Люди, не имеющие отношения к «семье», но пользующиеся ее покровительством, в принципе тоже могут заниматься незаконным обогащением, но в их случае никаких гарантий безнаказанности не существует. Вероятность рано или поздно оказаться за решеткой очень высока. Причем попадание в места лишения свободы для туркменских «воров во власти» — это не обычный житейский эпизод, как для «воров в законе» из других стран, а действительно конец всего.

Бывший авторитетный чиновник не может стать авторитетным зеком, потому что у зеков в Туркменистане никакого авторитета нет. В стране сложилась политическая система, не терпящая не только классической оппозиции, но и любых других альтернативных «центров силы». Если человека объявили «бывшим», то он не может найти себя в какой-то новой сфере или среде.

Коронавирусные несчастья

В последние два года жизнь туркменских заключенных сильно осложнилась. Власти Туркменистана не признают проникновение COVID-19 в страну, но они предприняли весьма жесткие ограничительные меры. В 2020 году довольно долго оставалось почти полностью перекрытым транспортное сообщение между регионами. Это само по себе затруднило доступ к колониям, а вдобавок там еще и напрямую запрещали свидания и прием передач.

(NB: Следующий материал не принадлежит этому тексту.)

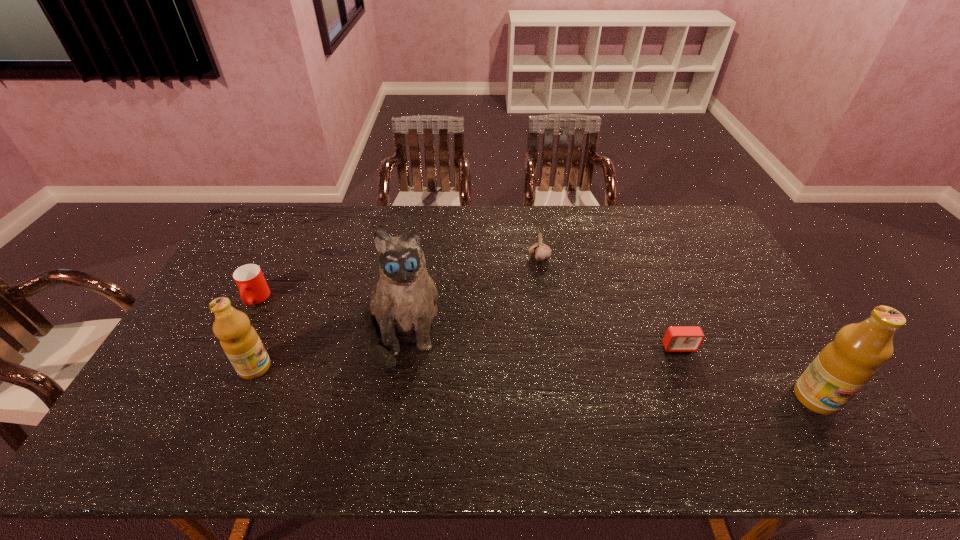 Locate an element on the screen. The height and width of the screenshot is (540, 960). unoccupied position between the alarm clock and the cat is located at coordinates (540, 339).

You are a GUI agent. You are given a task and a screenshot of the screen. Output one action in this format:
    pyautogui.click(x=<x>, y=<y>)
    Task: Click on the empty space that is in between the left olive oil and the cat
    Image resolution: width=960 pixels, height=540 pixels.
    Given the screenshot: What is the action you would take?
    tap(328, 349)

Locate an element on the screen. free space that is in between the fourth shortest object and the fourth object from right to left is located at coordinates (328, 349).

Where is `vacant space that's between the taller olive oil and the alarm clock`? This screenshot has height=540, width=960. vacant space that's between the taller olive oil and the alarm clock is located at coordinates (747, 372).

The image size is (960, 540). Find the location of `the closest object to the leftmost object`. the closest object to the leftmost object is located at coordinates (239, 340).

Where is `object that is the closest to the cup`? The height and width of the screenshot is (540, 960). object that is the closest to the cup is located at coordinates (239, 340).

Where is `vacant space that satisfies the following two spatial constraints: 1. at the face of the cat; 2. on the label of the fourth shortest object`? The width and height of the screenshot is (960, 540). vacant space that satisfies the following two spatial constraints: 1. at the face of the cat; 2. on the label of the fourth shortest object is located at coordinates (395, 368).

Where is `free space that satisfies the following two spatial constraints: 1. at the face of the third object from left to right; 2. on the label of the second object from left to right`? Image resolution: width=960 pixels, height=540 pixels. free space that satisfies the following two spatial constraints: 1. at the face of the third object from left to right; 2. on the label of the second object from left to right is located at coordinates [395, 368].

This screenshot has height=540, width=960. What are the coordinates of `free space that satisfies the following two spatial constraints: 1. on the front-facing side of the shortest object; 2. on the label of the left olive oil` in the screenshot? It's located at (687, 368). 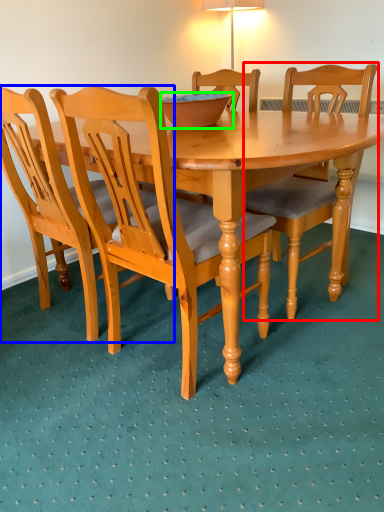 Question: Considering the real-world distances, which object is closest to chair (highlighted by a red box)? chair (highlighted by a blue box) or bowl (highlighted by a green box).

Choices:
 (A) chair
 (B) bowl

Answer: (B) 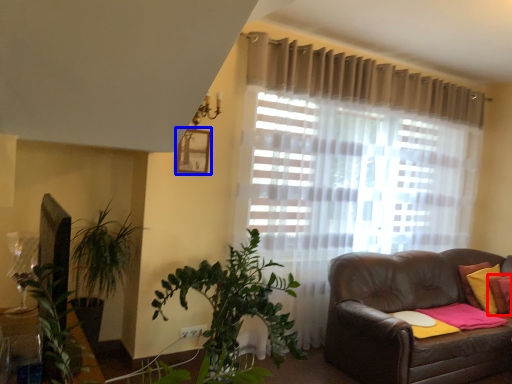 Question: Which point is further to the camera, pillow (highlighted by a red box) or picture frame (highlighted by a blue box)?

Choices:
 (A) pillow
 (B) picture frame

Answer: (A) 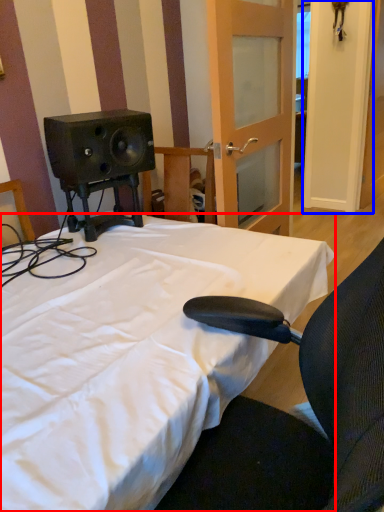 Question: Among these objects, which one is nearest to the camera, bed (highlighted by a red box) or door (highlighted by a blue box)?

Choices:
 (A) bed
 (B) door

Answer: (A)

При этом продуктовые передачи родственников имеют для заключенных огромное значение: столовые в местных колониях существуют скорее «для галочки», прокормиться предоставляемой там пищей почти невозможно. Как вариант, можно получать от родных деньги, а продукты покупать в магазинах при колониях. Но и с этим, как сообщали источники, в «коронавирусную» эпоху возникли проблемы.

Весной 2021 года прием передач вроде бы возобновили, но в августе вновь запретили. Похоже, эти решения принимаются на основании спада или роста числа заболевших как в целом по стране, так и внутри самих колоний. Но если даже информация о свободных гражданах, умирающих от COVID-19, распространяется с большими затруднениями, то говорить о достоверных сведениях о заболеваемости в местах лишения свободы точно не приходится.

Кроме того, в Туркменистане коронавирус, как и во всем мире, негативно повлиял на экономику. Страна и до этого находилась в затяжном кризисе, а теперь финансовое положение граждан резко ухудшилось. Как результат — семьям стало сложнее собирать передачи для родственников, отбывающих наказание.

Некоторые источники утверждают, что в связи с ужесточением кризиса в Туркменистане вырос уровень преступности. Якобы отчаявшиеся граждане активнее начали воровать, грабить и даже убивать с целью наживы. Однако пока эта аналитика не выглядит убедительной. В официальных СМИ криминальной хроники нет, но судя по тем редким крупицам информации, что попадают в независимые медиа, говорить о действительно заметных переменах не приходится.